In the records below, find the line with "Samosprašná odrůda kiwi" and repeat exactly every line from it through the line with "Женский Журнал". Pictures stay out.
^^^^^^^^^^^^^^^^
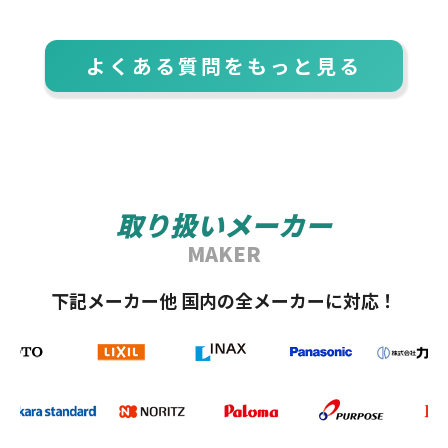
よくある質問をもっと見る
取り扱いメーカー
MAKER
下記メーカー他 国内の全メーカーに対応！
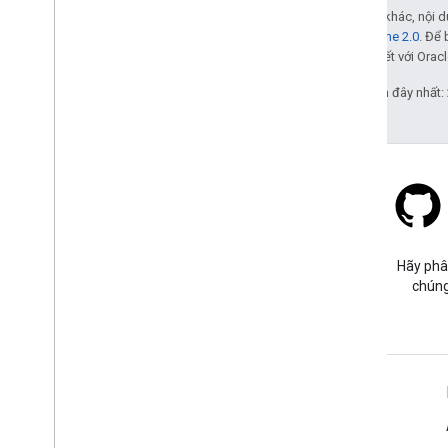
Trừ phi có lưu ý khác, nội
Giấy phép Apache 2.0
. Để 
các đơn vị liên kết với Oracl
Cập nhật lần gần đây nhất:
Stack Overflow
Đặt câu hỏi trong thẻ google-
Hãy phâ
maps.
chúng
Tìm hiểu thêm
Câu hỏi thường gặp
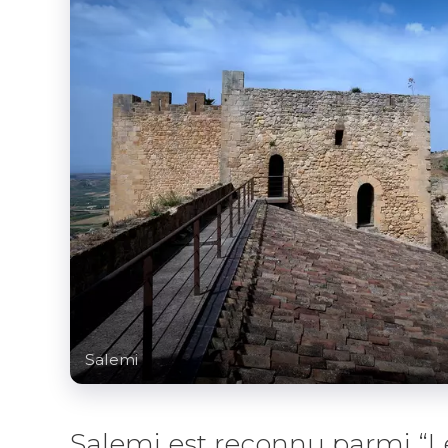
Salemi
Salemi est reconnu parmi “Le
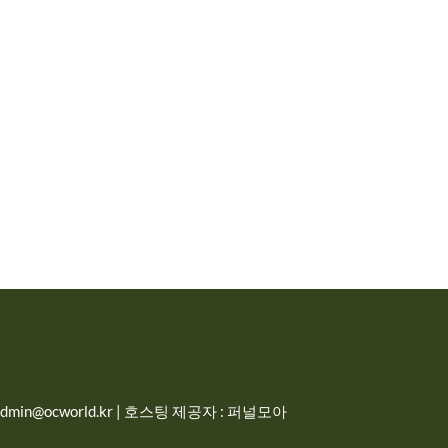
in@ocworld.kr | 호스팅 제공자 : 퍼널모아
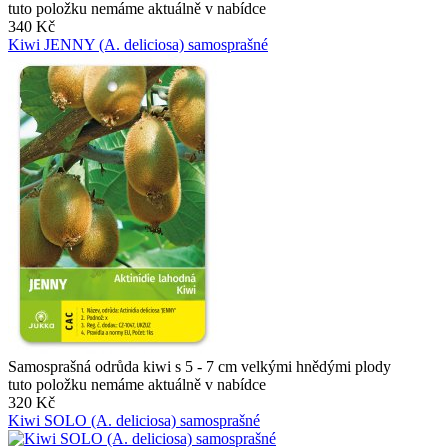
tuto položku nemáme aktuálně v nabídce
340 Kč
Kiwi JENNY (A. deliciosa) samosprašné
Samosprašná odrůda kiwi s 5 - 7 cm velkými hnědými plody
tuto položku nemáme aktuálně v nabídce
320 Kč
Kiwi SOLO (A. deliciosa) samosprašné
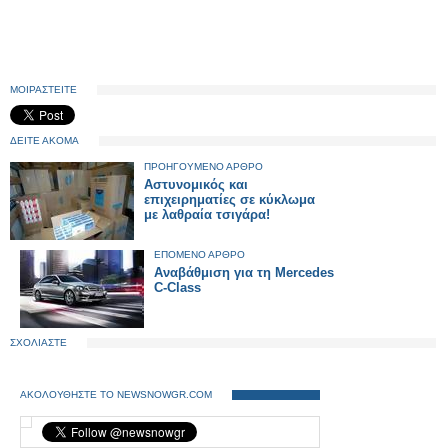
ΜΟΙΡΑΣΤΕΙΤΕ
ΔΕΙΤΕ ΑΚΟΜΑ
ΠΡΟΗΓΟΥΜΕΝΟ ΑΡΘΡΟ
Αστυνομικός και
επιχειρηματίες σε κύκλωμα
με λαθραία τσιγάρα!
ΕΠΟΜΕΝΟ ΑΡΘΡΟ
Αναβάθμιση για τη Mercedes
C-Class
ΣΧΟΛΙΑΣΤΕ
ΑΚΟΛΟΥΘΗΣΤΕ ΤΟ NEWSNOWGR.COM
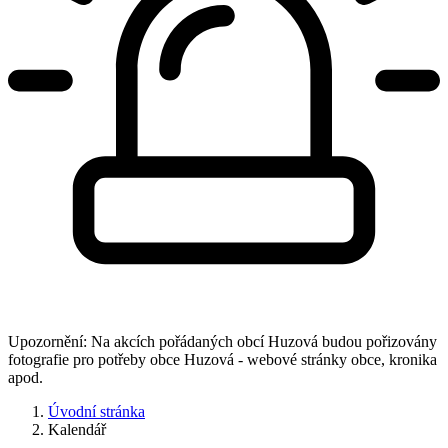
Upozornění: Na akcích pořádaných obcí Huzová budou pořizovány
fotografie pro potřeby obce Huzová - webové stránky obce, kronika
apod.
Úvodní stránka
Kalendář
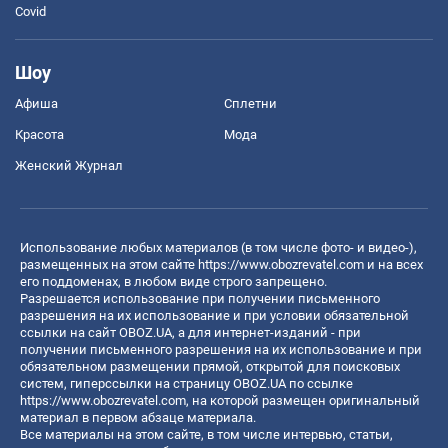
Covid
Шоу
Афиша
Сплетни
Красота
Мода
Женский Журнал
Использование любых материалов (в том числе фото- и видео-),
размещенных на этом сайте
https://www.obozrevatel.com
и на всех
его поддоменах, в любом виде строго запрещено.
Разрешается использование при получении письменного
разрешения на их использование и при условии обязательной
ссылки на сайт OBOZ.UA, а для интернет-изданий - при
получении письменного разрешения на их использование и при
обязательном размещении прямой, открытой для поисковых
систем, гиперссылки на страницу OBOZ.UA по ссылке
https://www.obozrevatel.com
, на которой размещен оригинальный
материал в первом абзаце материала.
Все материалы на этом сайте, в том числе интервью, статьи,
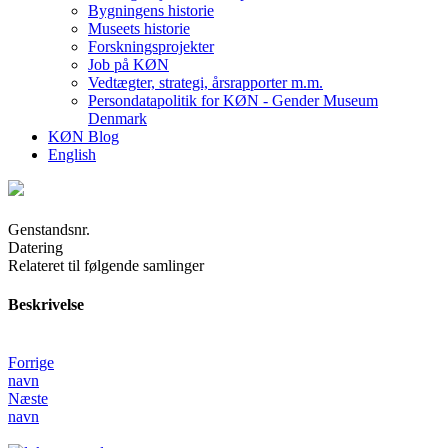
Bygningens historie
Museets historie
Forskningsprojekter
Job på KØN
Vedtægter, strategi, årsrapporter m.m.
Persondatapolitik for KØN - Gender Museum
Denmark
KØN Blog
English
Genstandsnr.
Datering
Relateret til følgende samlinger
Beskrivelse
Forrige
navn
Næste
navn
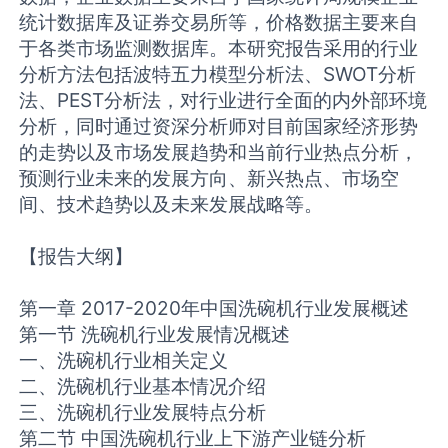
统计数据库及证券交易所等，价格数据主要来自
于各类市场监测数据库。本研究报告采用的行业
分析方法包括波特五力模型分析法、SWOT分析
法、PEST分析法，对行业进行全面的内外部环境
分析，同时通过资深分析师对目前国家经济形势
的走势以及市场发展趋势和当前行业热点分析，
预测行业未来的发展方向、新兴热点、市场空
间、技术趋势以及未来发展战略等。
【报告大纲】
第一章 2017-2020年中国洗碗机行业发展概述
第一节 洗碗机行业发展情况概述
一、洗碗机行业相关定义
二、洗碗机行业基本情况介绍
三、洗碗机行业发展特点分析
第二节 中国洗碗机行业上下游产业链分析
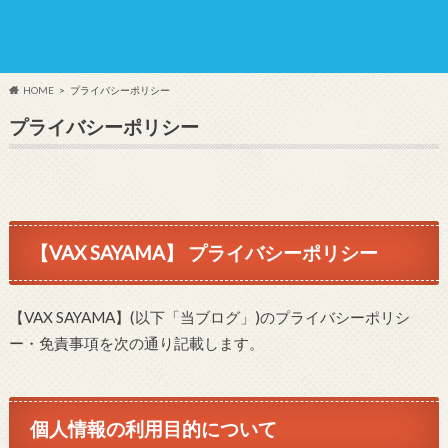
HOME
プライバシーポリシー
プライバシーポリシー
【VAX SAYAMA】 プライバシーポリシー
【VAX SAYAMA】(以下「当ブログ」)のプライバシーポリシ
ー・免責事項を次の通り記載します。
個人情報の利用目的について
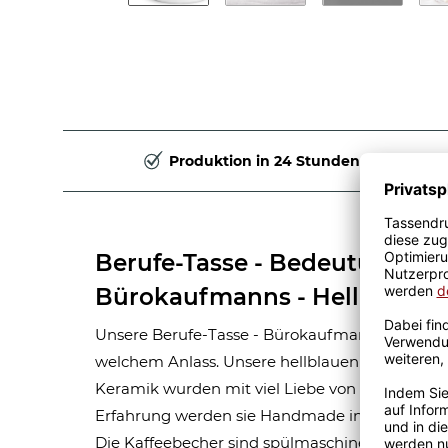
Produktion in 24 Stunden
Berufe-Tasse - Bedeutung ei
Bürokaufmanns - Hellblau
Unsere Berufe-Tasse - Bürokaufmann - ist eine 
welchem Anlass. Unsere hellblauen Berufe-Tas
Keramik wurden mit viel Liebe von unserem Gra
Erfahrung werden sie Handmade in unserer ei
Die Kaffeebecher sind spülmaschinen- und mik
^^^^^^^^^^^^^^^^
» **SOLUTION TO THIS TASK**:
Samosprašná odrůda kiwi s 5 - 7 cm velkými hnědými plody
tuto položku nemáme aktuálně v nabídce
320 Kč
Kiwi SOLO (A. deliciosa) samosprašné
ΜΟΙΡΑΣΤΕΙΤΕ
ΔΕΙΤΕ ΑΚΟΜΑ
ΠΡΟΗΓΟΥΜΕΝΟ ΑΡΘΡΟ
Αστυνομικός και
επιχειρηματίες σε κύκλωμα
με λαθραία τσιγάρα!
ΕΠΟΜΕΝΟ ΑΡΘΡΟ
Αναβάθμιση για τη Mercedes
C-Class
ΣΧΟΛΙΑΣΤΕ
ΑΚΟΛΟΥΘΗΣΤΕ ΤΟ NEWSNOWGR.COM
Upozornění: Na akcích pořádaných obcí Huzová budou pořizovány
fotografie pro potřeby obce Huzová - webové stránky obce, kronika
apod.
Úvodní stránka
Kalendář
Covid
Шоу
Афиша
Сплетни
Красота
Мода
Женский Журнал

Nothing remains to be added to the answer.